ASSIGNMENT:
Going line by line through the material below, tally those that contain the word "sobre" and give the count by itself.
Segment Open
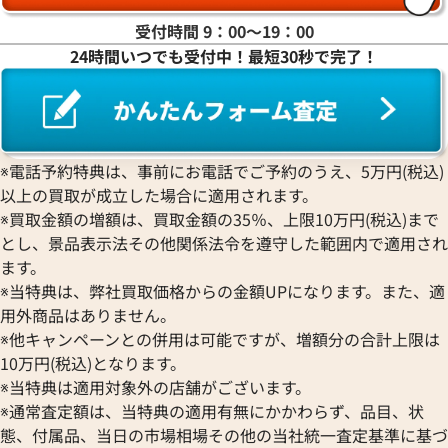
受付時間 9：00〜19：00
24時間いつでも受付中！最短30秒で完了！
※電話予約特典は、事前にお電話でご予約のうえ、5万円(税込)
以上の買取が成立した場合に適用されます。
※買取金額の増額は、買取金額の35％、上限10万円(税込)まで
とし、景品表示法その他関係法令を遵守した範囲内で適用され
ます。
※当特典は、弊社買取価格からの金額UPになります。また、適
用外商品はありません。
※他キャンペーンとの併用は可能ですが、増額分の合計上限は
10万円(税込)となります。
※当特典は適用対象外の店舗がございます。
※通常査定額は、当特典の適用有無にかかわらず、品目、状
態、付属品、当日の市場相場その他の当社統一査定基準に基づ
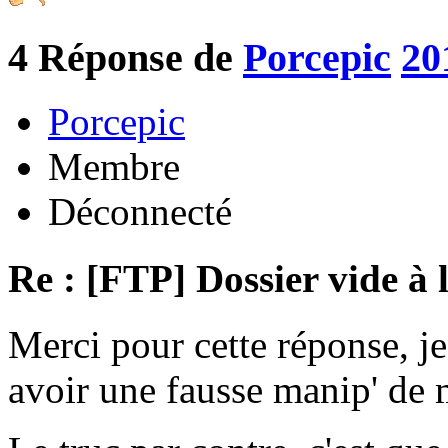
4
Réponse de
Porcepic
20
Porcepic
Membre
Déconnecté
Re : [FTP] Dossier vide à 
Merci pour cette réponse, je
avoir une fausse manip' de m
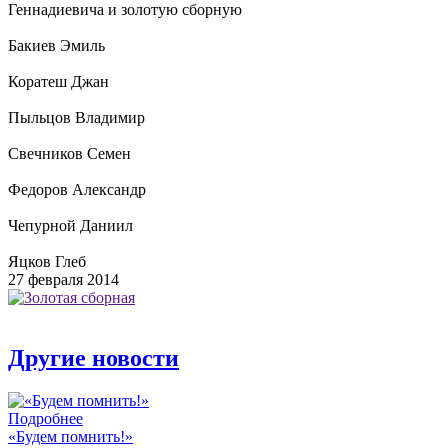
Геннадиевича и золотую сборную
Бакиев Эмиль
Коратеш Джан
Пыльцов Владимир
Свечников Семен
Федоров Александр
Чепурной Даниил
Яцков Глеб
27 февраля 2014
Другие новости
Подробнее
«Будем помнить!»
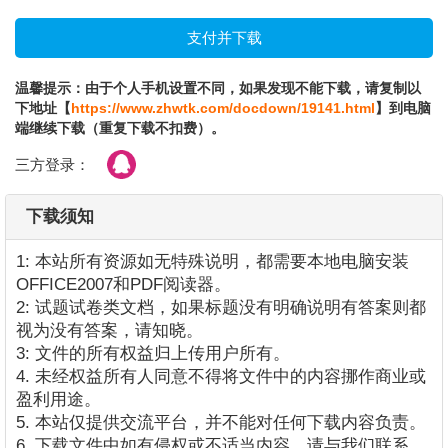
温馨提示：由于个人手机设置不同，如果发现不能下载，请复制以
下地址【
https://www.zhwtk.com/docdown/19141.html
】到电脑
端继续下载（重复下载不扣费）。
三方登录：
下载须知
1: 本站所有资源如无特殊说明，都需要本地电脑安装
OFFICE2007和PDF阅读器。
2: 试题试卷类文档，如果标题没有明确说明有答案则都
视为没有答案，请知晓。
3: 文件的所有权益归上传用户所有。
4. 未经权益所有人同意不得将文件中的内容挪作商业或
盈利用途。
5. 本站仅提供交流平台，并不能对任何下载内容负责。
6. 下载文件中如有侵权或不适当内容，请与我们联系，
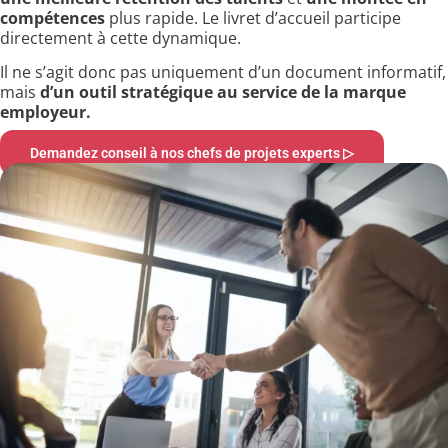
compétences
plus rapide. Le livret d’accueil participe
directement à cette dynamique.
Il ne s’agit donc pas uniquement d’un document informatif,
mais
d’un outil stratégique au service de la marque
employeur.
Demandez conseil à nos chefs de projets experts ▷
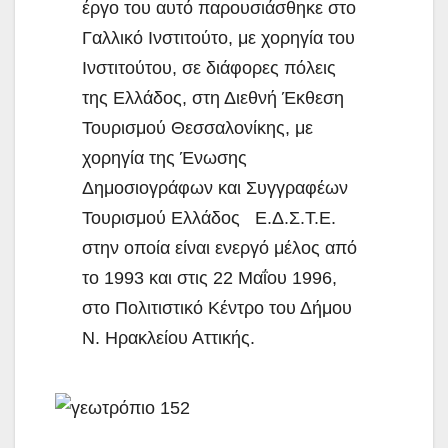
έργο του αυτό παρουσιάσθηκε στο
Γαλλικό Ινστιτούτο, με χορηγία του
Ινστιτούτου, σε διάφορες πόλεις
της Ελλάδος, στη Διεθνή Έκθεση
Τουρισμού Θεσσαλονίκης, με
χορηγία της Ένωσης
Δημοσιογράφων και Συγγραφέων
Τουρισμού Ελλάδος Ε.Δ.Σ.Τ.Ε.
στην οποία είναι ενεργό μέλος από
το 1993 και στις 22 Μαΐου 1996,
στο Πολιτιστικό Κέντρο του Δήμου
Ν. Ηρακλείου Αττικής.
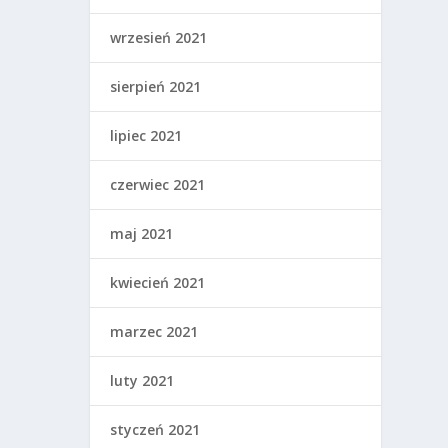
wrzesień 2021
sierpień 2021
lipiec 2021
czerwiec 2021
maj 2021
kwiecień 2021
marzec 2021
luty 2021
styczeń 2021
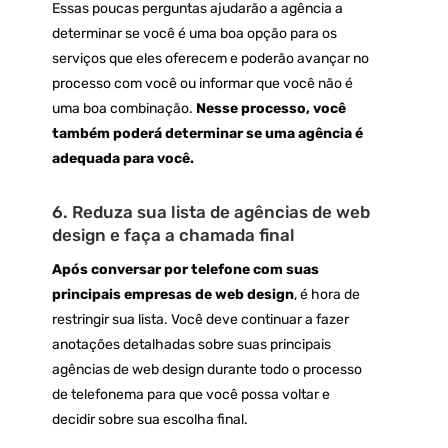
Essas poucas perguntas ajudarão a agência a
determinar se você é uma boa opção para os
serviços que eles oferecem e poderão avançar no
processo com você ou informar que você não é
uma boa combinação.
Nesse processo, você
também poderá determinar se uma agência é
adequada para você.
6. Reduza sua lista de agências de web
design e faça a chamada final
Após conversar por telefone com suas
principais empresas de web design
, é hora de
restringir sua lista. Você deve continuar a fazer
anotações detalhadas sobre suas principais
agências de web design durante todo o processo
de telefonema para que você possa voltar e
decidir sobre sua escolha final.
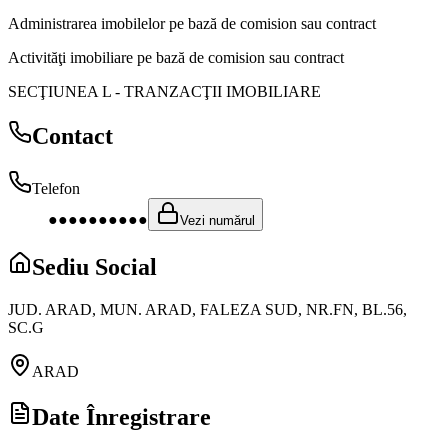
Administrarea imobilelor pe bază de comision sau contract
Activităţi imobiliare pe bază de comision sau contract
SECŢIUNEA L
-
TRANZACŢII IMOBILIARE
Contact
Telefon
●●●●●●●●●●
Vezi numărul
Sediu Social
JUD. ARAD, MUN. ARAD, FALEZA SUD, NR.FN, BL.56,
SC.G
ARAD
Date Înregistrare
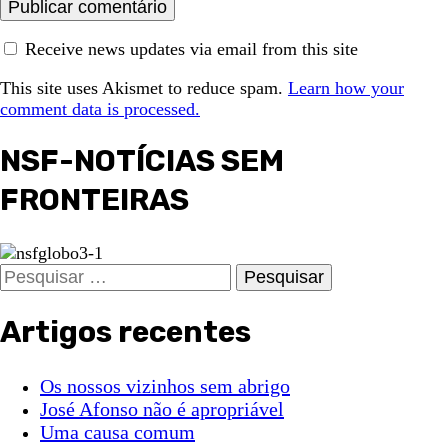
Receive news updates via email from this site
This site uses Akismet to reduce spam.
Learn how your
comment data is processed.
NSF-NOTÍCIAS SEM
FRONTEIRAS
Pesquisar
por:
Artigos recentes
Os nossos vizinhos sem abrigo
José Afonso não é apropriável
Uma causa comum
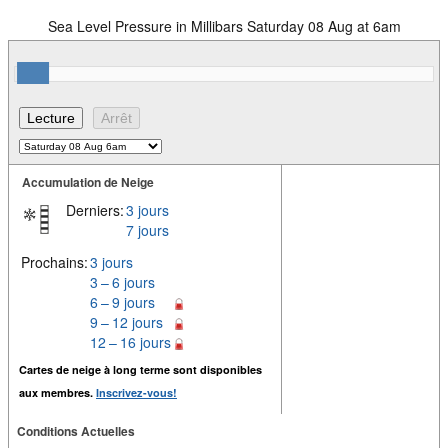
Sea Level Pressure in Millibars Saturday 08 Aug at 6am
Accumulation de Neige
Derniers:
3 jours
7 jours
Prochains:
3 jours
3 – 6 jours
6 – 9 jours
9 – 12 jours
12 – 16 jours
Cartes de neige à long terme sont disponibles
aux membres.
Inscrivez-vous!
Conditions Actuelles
Segment Closed
TASK OUTPUT:
2